Collection entries
★ ★ ★ ★
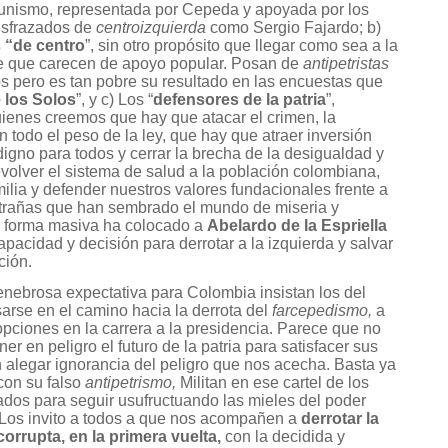
unismo, representada por Cepeda y apoyada por los
isfrazados de
centroizquierda
como Sergio Fajardo; b)
 “de centro
”, sin otro propósito que llegar como sea a la
de que carecen de apoyo popular. Posan de
antipetristas
 pero es tan pobre su resultado en las encuestas que
e los Solos
”, y c) Los “
defensores de la patria
”,
uienes creemos que hay que atacar el crimen, la
n todo el peso de la ley, que hay que atraer inversión
igno para todos y cerrar la brecha de la desigualdad y
volver el sistema de salud a la población colombiana,
ilia y defender nuestros valores fundacionales frente a
xtrañas que han sembrado el mundo de miseria y
en forma masiva ha colocado a
Abelardo de la Espriella
pacidad y decisión para derrotar a la izquierda y salvar
ción.
enebrosa expectativa para Colombia insistan los del
esarse en el camino hacia la derrota del
farcepedismo,
a
pciones en la carrera a la presidencia. Parece que no
r en peligro el futuro de la patria para satisfacer sus
 alegar ignorancia del peligro que nos acecha. Basta ya
con su falso
antipetrismo,
Militan en ese cartel de los
os para seguir usufructuando las mieles del poder
 Los invito a todos a que nos acompañen a
derrotar la
 corrupta, en la primera vuelta,
con la decidida y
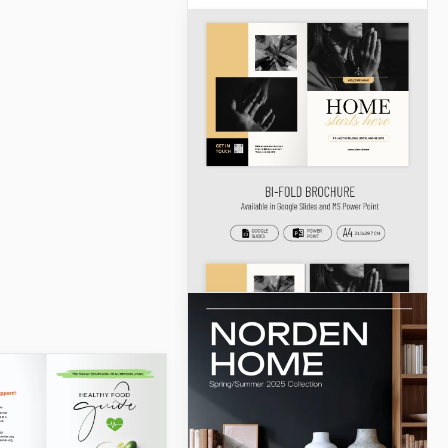
simple à trois volets
Préparez-vous une
publicité pour votre agence
de voyage? Ou souhaitez-
vous partager des
itinéraires impressionnants
avec d'autres touristes?
Profitez de notre design
Simple Travel Tri-Fold
Brochure.
Google Docs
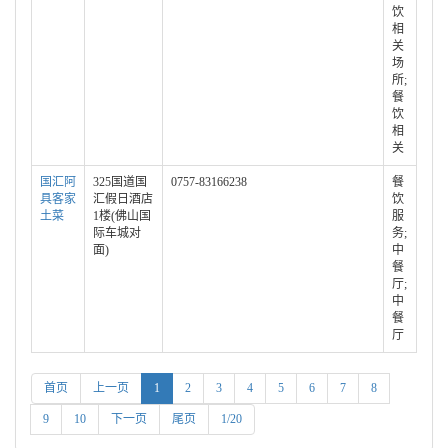
饮
相
关
场
所;
餐
饮
相
关
国汇阿
325国道国
0757-83166238
餐
具客家
汇假日酒店
饮
土菜
1楼(佛山国
服
际车城对
务;
面)
中
餐
厅;
中
餐
厅
首页
上一页
1
2
3
4
5
6
7
8
9
10
下一页
尾页
1/20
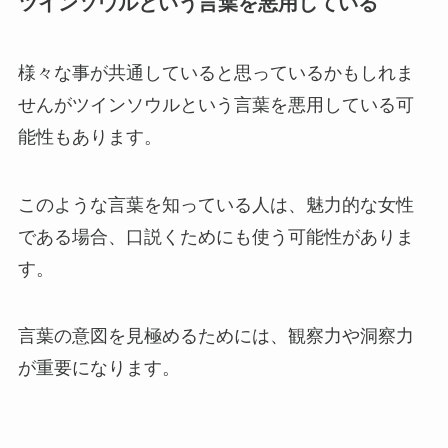
ツインソウルという言葉を悪用している
様々な事が共通していると思っているかもしれま
せんがツインソウルという言葉を悪用している可
能性もあります。
このような言葉を知っている人は、魅力的な女性
である場合、口説くためにも使う可能性がありま
す。
言葉の意図を見極めるためには、観察力や洞察力
が重要になります。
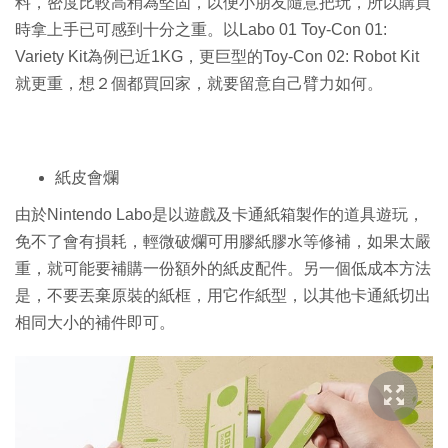
料，密度比較高稍為堅固，以便小朋友隨意把玩，所以購買
時拿上手已可感到十分之重。以Labo 01 Toy-Con 01:
Variety Kit為例已近1KG，更巨型的Toy-Con 02: Robot Kit
就更重，想２個都買回家，就要留意自己臂力如何。
紙皮會爛
由於Nintendo Labo是以遊戲及卡通紙箱製作的道具遊玩，
免不了會有損耗，輕微破爛可用膠紙膠水等修補，如果太嚴
重，就可能要補購一份額外的紙皮配件。另一個低成本方法
是，不要丟棄原裝的紙框，用它作紙型，以其他卡通紙切出
相同大小的補件即可。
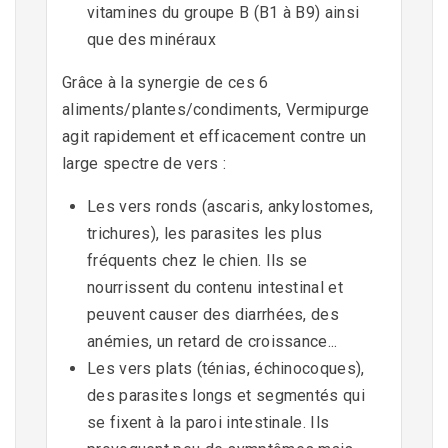
vitamines du groupe B (B1 à B9) ainsi
que des minéraux
Grâce à la synergie de ces 6
aliments/plantes/condiments, Vermipurge
agit rapidement et efficacement contre un
large spectre de vers :
Les vers ronds (ascaris, ankylostomes,
trichures), les parasites les plus
fréquents chez le chien. Ils se
nourrissent du contenu intestinal et
peuvent causer des diarrhées, des
anémies, un retard de croissance...
Les vers plats (ténias, échinocoques),
des parasites longs et segmentés qui
se fixent à la paroi intestinale. Ils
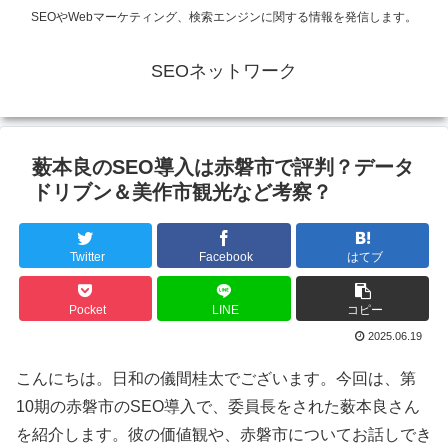
SEOやWebマーケティング、検索エンジンに関する情報を発信します。
SEOネットワーク
薮本良のSEO導入は赤磐市で評判？データ
ドリブン＆美作市観光など考察？
Twitter
Facebook
はてブ
Pocket
LINE
コピー
2025.06.19
こんにちは。日和の儀間桂太でございます。今回は、第
10期の赤磐市のSEO導入で、委員長をされた薮本良さん
を紹介します。彼の価値観や、赤磐市についてお話しでき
★ ★ ★ ★
* _WHAT NEEDS TO BE DONE_:
Write out, exactly and with no pictures, the lines of the data from the first through the line containing "uienes creemos que".

* _TASK RESPONSE_:
unismo, representada por Cepeda y apoyada por los
isfrazados de
centroizquierda
como Sergio Fajardo; b)
 “de centro
”, sin otro propósito que llegar como sea a la
de que carecen de apoyo popular. Posan de
antipetristas
 pero es tan pobre su resultado en las encuestas que
e los Solos
”, y c) Los “
defensores de la patria
”,
uienes creemos que hay que atacar el crimen, la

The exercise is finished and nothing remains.